Babies are actually born with all 20 of their baby teeth already in their jawline. Just below the gum margins, those little pearlers are waiting to erupt. This fact is contrary to common belief, that the teeth don’t start evolving until the few short months before they emerge.
Even when in utero, your baby’s teeth were already forming from around six weeks gestation. They’ve been sitting waiting for a long time.
Baby teeth are also known as milk teeth, primary teeth and deciduous teeth. Whatever you call them, understand that they are precious and worth looking after.
What Age Do Babies Start Teething?
Some babies are actually born with a tooth. This interesting phenomenon occurs in around 1 in every 2000 births. Most babies start to teethe at around six months of age, with some as early as four months. Every baby will have their own individual teething rates and stages – some take their time with every new little tooth to emerge and others, have multiple teeth erupting like little mushrooms all at one time. There can be long breaks between teeth erupting through the gums, followed by a period of time making up for the pauses. By approximately three years of age, all 20 teeth have generally made an appearance.
Like all other stages of development, individual traits play an important role in when to expect teeth to erupt. But as a rule, teething follows a fairly predictable pattern of eruption.
Small age variations are common, though it’s reasonable for parents to feel a little confident about which teeth to expect at what age.
Babies Are Born With These Teeth Below Their Gums
- 4 central incisors
- 4 lateral incisors
- 4 canine teeth
- 4 first molars
- 4 second molars
Every Tooth Has a Specific Purpose
- The front teeth or incisors at the front of the mouth have a sharp biting edge. Incisors are used for cutting and shearing food into more easily chewable pieces. Four central and four lateral incisors erupt for babies – generally the lower central incisors are the first to appear.
- The canines sit at the sides or corners of the mouth and have a sharp, pointed surface. This helps with gripping and tearing food. Four canine teeth erupt with primary (first) dentition. Some people know the canines as ‘fangs’.
- The molars are the largest of all teeth. They have a large flat biting surface that is designed to chew, crush and grind food so it’s soft and safe to swallow. There are eight molars in primary dentition.
Why Are My Baby’s Teeth Jagged?
Every tooth develops from separate lobes, each forming a different part of the tooth. Under the gums, these lobes eventually grow together. As the tooth erupts from the gums it can have a serrated or ‘postage stamp’ edge where the lobes have came together. These are called mamelons and are a sign that the right, left and middle lobes have joined.
Some people believe mamelons help baby teeth to cut through the gums. Eventually, the mamelons are ground down to a smooth and even surface. Eating, chewing, biting down as well as how the baby’s teeth sit alongside each other, all help to wear down the serrations.

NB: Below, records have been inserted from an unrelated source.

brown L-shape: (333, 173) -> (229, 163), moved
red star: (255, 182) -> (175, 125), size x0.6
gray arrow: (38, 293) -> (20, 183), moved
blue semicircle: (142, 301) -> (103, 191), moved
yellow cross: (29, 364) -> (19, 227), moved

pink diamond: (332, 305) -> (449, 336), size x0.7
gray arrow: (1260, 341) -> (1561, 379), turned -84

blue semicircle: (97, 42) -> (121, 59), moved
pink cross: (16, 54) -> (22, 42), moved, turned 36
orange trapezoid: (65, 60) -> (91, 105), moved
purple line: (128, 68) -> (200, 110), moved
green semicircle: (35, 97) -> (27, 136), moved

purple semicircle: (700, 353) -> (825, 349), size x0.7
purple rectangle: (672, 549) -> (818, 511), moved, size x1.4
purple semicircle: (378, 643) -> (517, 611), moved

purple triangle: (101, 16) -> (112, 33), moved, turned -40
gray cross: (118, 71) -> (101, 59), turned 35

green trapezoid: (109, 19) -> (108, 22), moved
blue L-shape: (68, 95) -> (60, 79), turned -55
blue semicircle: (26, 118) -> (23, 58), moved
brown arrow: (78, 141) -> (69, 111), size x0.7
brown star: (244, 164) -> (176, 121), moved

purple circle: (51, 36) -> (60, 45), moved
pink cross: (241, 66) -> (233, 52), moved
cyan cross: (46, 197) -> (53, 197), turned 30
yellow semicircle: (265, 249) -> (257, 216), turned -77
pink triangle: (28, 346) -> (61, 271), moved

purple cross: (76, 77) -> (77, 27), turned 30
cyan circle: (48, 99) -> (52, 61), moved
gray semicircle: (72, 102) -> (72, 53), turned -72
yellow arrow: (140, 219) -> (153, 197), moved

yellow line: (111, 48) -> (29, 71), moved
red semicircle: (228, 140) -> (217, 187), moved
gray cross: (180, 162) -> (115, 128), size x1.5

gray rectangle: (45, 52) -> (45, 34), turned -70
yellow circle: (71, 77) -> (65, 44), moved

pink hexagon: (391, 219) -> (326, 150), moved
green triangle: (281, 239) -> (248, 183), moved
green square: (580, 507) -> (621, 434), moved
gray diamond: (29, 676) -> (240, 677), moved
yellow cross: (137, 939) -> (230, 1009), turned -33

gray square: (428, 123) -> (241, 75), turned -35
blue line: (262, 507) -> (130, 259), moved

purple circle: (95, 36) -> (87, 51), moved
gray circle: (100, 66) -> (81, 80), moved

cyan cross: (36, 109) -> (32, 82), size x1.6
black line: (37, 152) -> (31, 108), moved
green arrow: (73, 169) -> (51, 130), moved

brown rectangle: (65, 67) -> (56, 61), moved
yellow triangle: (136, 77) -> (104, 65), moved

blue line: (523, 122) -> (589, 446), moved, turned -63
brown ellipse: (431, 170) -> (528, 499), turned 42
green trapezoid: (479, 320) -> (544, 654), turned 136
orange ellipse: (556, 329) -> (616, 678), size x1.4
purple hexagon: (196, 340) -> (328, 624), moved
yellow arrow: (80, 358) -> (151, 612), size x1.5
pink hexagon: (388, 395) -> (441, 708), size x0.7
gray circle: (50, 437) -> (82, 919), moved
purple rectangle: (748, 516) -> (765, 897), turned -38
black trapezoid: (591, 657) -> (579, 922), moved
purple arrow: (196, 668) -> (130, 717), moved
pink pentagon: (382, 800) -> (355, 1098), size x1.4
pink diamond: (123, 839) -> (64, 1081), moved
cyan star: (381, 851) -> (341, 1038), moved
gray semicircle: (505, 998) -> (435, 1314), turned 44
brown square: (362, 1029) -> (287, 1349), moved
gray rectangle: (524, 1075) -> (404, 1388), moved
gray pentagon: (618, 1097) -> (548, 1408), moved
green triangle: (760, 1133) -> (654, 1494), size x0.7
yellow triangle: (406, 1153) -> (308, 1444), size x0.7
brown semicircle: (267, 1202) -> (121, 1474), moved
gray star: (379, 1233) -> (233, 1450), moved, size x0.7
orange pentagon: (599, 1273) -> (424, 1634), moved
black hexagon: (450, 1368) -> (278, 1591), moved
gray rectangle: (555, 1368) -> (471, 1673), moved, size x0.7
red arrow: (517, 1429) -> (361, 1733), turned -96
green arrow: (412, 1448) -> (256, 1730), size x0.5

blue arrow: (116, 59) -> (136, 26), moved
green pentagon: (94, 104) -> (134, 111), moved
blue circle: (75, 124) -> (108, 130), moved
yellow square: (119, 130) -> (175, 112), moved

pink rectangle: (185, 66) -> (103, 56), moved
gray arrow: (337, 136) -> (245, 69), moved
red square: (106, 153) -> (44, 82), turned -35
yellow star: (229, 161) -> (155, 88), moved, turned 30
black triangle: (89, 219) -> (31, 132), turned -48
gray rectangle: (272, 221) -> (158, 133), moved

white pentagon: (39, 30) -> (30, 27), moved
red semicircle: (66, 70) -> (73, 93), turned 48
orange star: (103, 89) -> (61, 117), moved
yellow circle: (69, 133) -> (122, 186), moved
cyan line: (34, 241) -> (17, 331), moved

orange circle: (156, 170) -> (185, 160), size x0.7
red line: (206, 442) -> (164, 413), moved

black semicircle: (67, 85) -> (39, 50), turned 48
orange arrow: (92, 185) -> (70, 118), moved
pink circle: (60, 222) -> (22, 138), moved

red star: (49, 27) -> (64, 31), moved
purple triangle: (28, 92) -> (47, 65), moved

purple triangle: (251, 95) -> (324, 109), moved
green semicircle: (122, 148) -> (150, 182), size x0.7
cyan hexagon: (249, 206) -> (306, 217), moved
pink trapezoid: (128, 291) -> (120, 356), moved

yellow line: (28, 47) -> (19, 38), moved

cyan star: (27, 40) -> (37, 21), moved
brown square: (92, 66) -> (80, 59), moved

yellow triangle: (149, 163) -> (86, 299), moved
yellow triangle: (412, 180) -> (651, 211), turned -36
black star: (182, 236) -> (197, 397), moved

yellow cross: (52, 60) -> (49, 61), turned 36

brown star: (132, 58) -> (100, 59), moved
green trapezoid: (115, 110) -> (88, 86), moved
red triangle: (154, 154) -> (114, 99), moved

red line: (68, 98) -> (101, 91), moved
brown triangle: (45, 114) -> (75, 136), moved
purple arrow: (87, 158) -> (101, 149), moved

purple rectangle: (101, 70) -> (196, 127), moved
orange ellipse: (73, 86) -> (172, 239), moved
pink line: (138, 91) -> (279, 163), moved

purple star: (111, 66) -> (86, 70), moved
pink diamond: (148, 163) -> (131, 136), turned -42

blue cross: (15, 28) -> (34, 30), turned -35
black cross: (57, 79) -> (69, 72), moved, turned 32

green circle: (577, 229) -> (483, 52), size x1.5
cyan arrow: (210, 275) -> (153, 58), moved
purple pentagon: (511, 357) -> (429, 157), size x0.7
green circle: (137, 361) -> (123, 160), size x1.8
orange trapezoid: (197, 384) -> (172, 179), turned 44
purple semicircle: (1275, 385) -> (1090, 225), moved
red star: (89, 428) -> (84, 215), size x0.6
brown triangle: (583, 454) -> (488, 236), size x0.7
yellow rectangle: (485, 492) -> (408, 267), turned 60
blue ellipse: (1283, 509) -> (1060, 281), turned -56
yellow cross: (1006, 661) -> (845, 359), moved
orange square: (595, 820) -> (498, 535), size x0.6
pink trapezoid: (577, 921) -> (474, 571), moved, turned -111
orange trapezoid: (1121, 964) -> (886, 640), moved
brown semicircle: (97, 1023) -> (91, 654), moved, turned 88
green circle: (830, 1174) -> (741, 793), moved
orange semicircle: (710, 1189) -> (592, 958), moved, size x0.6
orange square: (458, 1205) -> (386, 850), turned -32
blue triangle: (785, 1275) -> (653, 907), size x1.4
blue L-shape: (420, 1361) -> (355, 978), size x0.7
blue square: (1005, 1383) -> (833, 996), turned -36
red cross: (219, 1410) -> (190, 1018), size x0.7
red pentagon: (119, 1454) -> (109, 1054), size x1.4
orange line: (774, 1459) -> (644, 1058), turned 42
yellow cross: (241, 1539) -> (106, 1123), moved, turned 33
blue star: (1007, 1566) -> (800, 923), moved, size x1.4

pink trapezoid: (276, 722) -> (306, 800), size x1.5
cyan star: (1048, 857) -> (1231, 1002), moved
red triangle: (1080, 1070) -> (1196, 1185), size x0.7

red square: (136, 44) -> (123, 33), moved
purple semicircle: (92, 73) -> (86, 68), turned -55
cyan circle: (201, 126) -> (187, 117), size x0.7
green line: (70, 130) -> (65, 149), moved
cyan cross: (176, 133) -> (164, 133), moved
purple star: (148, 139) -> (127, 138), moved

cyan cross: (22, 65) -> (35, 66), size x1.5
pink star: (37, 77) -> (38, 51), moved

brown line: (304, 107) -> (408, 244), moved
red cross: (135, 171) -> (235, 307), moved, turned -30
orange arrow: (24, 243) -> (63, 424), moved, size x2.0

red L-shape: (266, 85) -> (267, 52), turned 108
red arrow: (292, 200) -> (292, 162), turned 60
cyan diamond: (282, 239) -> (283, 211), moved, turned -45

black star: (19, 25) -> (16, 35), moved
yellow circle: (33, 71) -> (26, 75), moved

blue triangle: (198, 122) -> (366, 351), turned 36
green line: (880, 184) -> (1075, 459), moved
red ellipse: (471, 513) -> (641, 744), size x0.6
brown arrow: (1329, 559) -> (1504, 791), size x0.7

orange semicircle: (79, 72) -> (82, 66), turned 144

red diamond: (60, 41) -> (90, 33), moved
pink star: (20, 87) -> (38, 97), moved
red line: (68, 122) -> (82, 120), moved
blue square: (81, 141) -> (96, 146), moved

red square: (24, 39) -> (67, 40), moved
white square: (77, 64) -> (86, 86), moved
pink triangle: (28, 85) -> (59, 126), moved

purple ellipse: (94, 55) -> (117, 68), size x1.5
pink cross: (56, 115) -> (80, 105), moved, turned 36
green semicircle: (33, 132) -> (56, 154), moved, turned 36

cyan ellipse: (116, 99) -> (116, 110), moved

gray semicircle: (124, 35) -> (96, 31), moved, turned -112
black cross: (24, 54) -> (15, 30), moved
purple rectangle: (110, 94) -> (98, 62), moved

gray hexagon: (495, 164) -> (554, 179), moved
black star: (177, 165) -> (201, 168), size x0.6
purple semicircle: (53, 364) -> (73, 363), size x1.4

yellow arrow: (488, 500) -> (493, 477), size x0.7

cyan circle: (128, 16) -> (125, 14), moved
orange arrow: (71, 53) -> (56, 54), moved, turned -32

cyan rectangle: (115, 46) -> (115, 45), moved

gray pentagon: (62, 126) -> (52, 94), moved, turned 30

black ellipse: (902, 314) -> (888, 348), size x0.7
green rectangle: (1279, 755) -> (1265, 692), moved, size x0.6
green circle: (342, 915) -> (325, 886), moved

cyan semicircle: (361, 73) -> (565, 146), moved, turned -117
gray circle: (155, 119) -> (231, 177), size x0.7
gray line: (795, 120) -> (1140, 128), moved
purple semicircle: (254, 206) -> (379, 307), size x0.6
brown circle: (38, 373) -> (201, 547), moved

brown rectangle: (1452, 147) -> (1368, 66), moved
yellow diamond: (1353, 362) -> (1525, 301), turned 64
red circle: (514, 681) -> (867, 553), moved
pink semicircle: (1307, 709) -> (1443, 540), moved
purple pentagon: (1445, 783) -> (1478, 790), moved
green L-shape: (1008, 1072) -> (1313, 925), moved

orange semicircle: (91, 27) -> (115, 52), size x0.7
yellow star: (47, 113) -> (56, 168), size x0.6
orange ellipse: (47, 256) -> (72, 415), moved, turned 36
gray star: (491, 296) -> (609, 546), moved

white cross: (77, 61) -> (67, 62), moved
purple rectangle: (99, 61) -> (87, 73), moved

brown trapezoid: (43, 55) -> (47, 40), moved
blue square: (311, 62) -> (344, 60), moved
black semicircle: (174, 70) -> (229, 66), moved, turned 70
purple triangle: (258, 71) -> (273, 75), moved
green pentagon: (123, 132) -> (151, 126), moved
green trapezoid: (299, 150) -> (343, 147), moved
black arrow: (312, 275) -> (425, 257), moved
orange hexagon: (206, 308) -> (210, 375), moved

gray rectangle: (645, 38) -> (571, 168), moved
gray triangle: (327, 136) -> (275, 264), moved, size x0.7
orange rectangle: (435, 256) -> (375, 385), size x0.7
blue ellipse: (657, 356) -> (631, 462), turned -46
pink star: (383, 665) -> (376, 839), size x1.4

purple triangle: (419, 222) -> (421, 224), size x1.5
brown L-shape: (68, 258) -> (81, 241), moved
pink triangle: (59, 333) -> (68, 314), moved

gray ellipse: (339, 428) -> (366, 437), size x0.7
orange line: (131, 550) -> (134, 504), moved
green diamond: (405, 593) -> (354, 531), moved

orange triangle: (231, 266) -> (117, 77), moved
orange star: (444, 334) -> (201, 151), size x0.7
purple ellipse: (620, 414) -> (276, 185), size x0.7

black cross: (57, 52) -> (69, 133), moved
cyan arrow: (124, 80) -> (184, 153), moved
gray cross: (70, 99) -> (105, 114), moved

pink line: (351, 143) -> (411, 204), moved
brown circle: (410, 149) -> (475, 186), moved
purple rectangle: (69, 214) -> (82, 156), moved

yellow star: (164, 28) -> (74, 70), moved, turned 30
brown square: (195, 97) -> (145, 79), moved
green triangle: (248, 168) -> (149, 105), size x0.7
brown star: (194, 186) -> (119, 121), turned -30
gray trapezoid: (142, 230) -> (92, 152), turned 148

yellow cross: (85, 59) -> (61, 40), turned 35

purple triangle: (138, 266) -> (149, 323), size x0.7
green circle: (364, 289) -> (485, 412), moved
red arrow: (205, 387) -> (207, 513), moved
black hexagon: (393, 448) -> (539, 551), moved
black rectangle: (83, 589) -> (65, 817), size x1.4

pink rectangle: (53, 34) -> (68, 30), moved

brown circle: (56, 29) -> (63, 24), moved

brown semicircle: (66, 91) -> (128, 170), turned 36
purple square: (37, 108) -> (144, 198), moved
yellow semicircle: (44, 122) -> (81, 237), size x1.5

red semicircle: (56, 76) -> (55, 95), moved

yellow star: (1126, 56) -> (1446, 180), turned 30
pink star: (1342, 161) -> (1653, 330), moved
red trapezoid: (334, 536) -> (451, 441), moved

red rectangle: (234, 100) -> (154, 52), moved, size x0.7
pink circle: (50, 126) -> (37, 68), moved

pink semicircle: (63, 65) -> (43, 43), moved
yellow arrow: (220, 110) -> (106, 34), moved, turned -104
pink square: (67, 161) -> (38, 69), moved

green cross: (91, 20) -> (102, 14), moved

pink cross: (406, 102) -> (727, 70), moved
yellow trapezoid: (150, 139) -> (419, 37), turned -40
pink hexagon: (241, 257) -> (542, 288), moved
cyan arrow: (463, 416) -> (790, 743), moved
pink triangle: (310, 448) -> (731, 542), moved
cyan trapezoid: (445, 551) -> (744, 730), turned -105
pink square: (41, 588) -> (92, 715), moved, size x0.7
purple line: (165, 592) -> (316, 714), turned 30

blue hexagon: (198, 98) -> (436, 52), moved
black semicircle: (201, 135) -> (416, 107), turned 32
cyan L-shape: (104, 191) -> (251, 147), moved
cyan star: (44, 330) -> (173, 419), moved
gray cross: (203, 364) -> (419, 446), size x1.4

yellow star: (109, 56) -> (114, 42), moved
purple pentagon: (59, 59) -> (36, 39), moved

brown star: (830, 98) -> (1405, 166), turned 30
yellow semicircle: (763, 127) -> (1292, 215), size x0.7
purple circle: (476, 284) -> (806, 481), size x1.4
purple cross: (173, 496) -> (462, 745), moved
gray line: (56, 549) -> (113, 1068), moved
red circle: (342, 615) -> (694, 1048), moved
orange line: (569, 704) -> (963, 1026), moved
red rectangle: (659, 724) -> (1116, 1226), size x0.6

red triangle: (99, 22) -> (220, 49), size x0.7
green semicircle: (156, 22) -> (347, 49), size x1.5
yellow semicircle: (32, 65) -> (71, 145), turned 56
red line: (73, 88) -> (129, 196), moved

But They’re Only Baby Teeth!
Baby teeth play an important role in being able to chew food easily. Quite apart from eating, one of their most valuable roles is to be placeholders for when the permanent teeth come through.
Without the baby teeth minding the correct position for the secondary teeth, there is a risk of misalignment or tooth crowding. The permanent teeth don’t have a template for where they should emerge and instead, overcrowding happens. This is a problem for eating and also causes excessive wear of the teeth. This means uneven wear and tear as individual teeth need to do work they’re not designed for.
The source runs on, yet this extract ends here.